Revista Dedal de Oro N° 67
Versión electrónica de la Revista Dedal de Oro. Nº 66 - Año XII, Primavera 2013

LINTERNA-TURA

EL LAMPALAGUA
Cuento originario de CECILIA SANDANA GONZÁLEZ
Profesora de Historia y Geografía, cajonina desde siempre.
Ilustración de Onii Planett para el cuento El Lampalagua.

El Lampalagua es una boa que habita América del Sur. Es reconocido por ser terrestre, de tamaño impresionante, vivir en cuevas hechas por otros animales; pero como algunos seres, ellos guardan secretos por los que se les teme, y con toda razón… En Chile, el primero en dejar registros de estos seres fue el sabio alemán Rodulfo Philippi.

Es reconocido con distintos nombres: Lampalagua, Ampalagua, culebrón de la tierra o boa de las vizcacheras, pero todos hablan del mismo ser. Sus colores son grises, pero con grandes manchas en su piel; los ojos son pequeños, pero embrujan con la pupila vertical; es grueso y fuerte, moviéndose por entre los árboles y los arroyos.

En el Cajón del Maipo también se ha dejado ver. En la quebrada del Papagayo corre un arroyo libre por entre las rocas, crecen los helechos, y grandes árboles nativos dejan que solo se escurran rayos de sol que permiten el crecimiento de una flora particular con musgos que se agarran de las piedras, formando pequeños céspedes. La fauna también es propia; muchos bichos, conejos, liebres y zorros deambulan por la quebrada. Quien se ha dejado ver es también el Lampalagua, que asusta a los habitantes no solo por su tamaño, sino que además por lo peligroso, según cuentan los lugareños.

Hacia el año 1967 era común hacer carbón de espino, así es que los viejos a lomo de mula salían por las laderas de los cerros en busca de la mejor leña. Casi todos andaban solos; sus animales de carga y los seres más fieles, los perros, eran quienes los acompañaban.

Don Agustín tenía cerca de El Toyo su rancho, un quincho con unas latas paradas, y muy cerca el horno para meter los palos apilados. Su día comenzaba muy temprano, antes que el sol tirara por sobre el campo sus primeros rayos. El día se aprovechaba, daba de comer a las gallinas y los gansos, a su perro, mientras la tetera se caldeaba en el fuego para tomar un buen desayuno. Los huevitos frescos no faltaban en la mesa ni el pan amasado, el olor a té recién preparado se escapaba por entre las rendijas…

La mula la preparaba para ir en búsqueda de leña para meter al horno, hacerla carbón e ir a venderla al pueblo.

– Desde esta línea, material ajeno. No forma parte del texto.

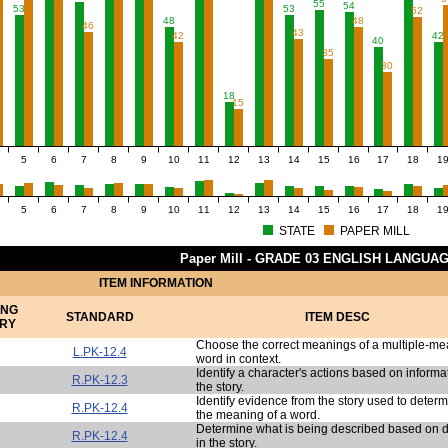
55
54
53
53
52
48
48
46
43
42
42
40
35
30
18
15
5
6
7
8
9
10
11
12
13
14
15
16
17
18
1
5
6
7
8
9
10
11
12
13
14
15
16
17
18
1
STATE
PAPER MILL
Paper Mill - GRADE 03 ENGLISH LANGUA
ITEM INFORMATION
ING
STANDARD
ITEM DESC
RY
Choose the correct meanings of a multiple-m
L.PK-12.4
word in context.
Identify a character's actions based on informa
R.PK-12.3
the story.
Identify evidence from the story used to deter
R.PK-12.4
the meaning of a word.
Determine what is being described based on d
R.PK-12.4
in the story.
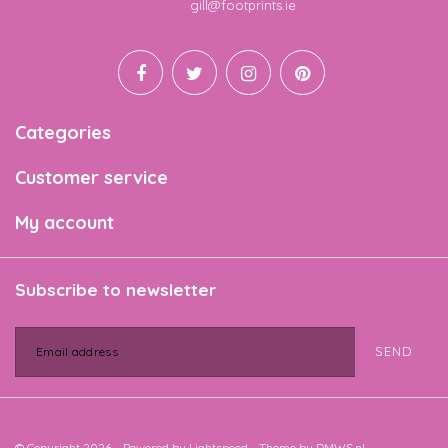
Email
gill@footprints.ie
Categories
Customer service
My account
Subscribe to newsletter
SEND
© Copyright 2026 - Powered by
Lightspeed
- Theme by
DMWS.nl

Así lo hizo, como casi todos los días; era feliz, silbaba unas canciones inventadas por él, pensaba en su juventud, pensaba en sus padres, pensaba en el único amor de su vida, que dejó escapar, porque la mujer vivía por allá al otro lado del océano, con una vida que no se podía destruir. La resignación se instaló a vivir con él.

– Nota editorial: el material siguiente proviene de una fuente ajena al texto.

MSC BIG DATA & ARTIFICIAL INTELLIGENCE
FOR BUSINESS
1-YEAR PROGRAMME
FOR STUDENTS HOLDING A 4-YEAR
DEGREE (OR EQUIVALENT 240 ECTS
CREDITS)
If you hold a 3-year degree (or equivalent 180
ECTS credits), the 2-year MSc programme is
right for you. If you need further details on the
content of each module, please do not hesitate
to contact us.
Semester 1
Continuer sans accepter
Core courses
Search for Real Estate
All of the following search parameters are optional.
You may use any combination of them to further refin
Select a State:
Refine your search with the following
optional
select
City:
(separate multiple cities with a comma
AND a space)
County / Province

Tomaba las rutas hacia la montaña, senderos dejados por habitantes primigenios que eran dueños de estas tierras, y como siempre, se internó con su mula y su perro. Pero ese día fue distinto, porque no solo los pájaros y los bichitos le acompañaban… culebras estaba acostumbrado a ver, pero jamás nada como lo que sus ojos divisaron a lo lejos… era un culebrón enorme que le clavó sus ojos y el pobre viejo no podía dejar de mirarlo -dicen que es la forma de hipnotizar del Lampalagua antes de devorar a su presa-. El perro comenzó a ladrar y la mula se le soltó de las manos retrocediendo con mucho temor a tranco largo… mientras el culebrón no dejaba de mirar al hombre con esos ojos hechizantes. Fue como si estuviera preparando a su presa; avanzaba tambaleando su cuerpo entre las hojas y las piedras, sonaban sus escamas y el hombre de pie sin decir palabra, inmóvil. Es la manera del Lampalagua de comer presas grandes, su estómago resiste a un hombre completito.

Ya muy cerca el culebrón del hombre, abrió su boca mostrando sus enormes colmillos, y cuando estuvo a punto de devorarlo, su mejor amigo, el perro, le agarró los pantalones y le pegó un buen mordisco por las canillas al viejo, dolor que lo hizo despabilar, frente a frente del Lampalagua; se le salió un aullido desde las entrañas y retrocedió sin cesar. El culebrón era demasiado pesado, demasiado enorme para moverse rápido por entre los árboles, así es que a tropezones el hombre bajó de la montaña junto a su perro; de la mula no supo en varios días, tampoco se atrevía a salir a buscarla.

Ese día bajó al pueblo a la iglesia, a rezar y agradecer por estar vivo; se arrodilló frente al Cristo en la cruz y le pidió que lo cuidara y cuidara a su antiguo amor allá en la lejanía.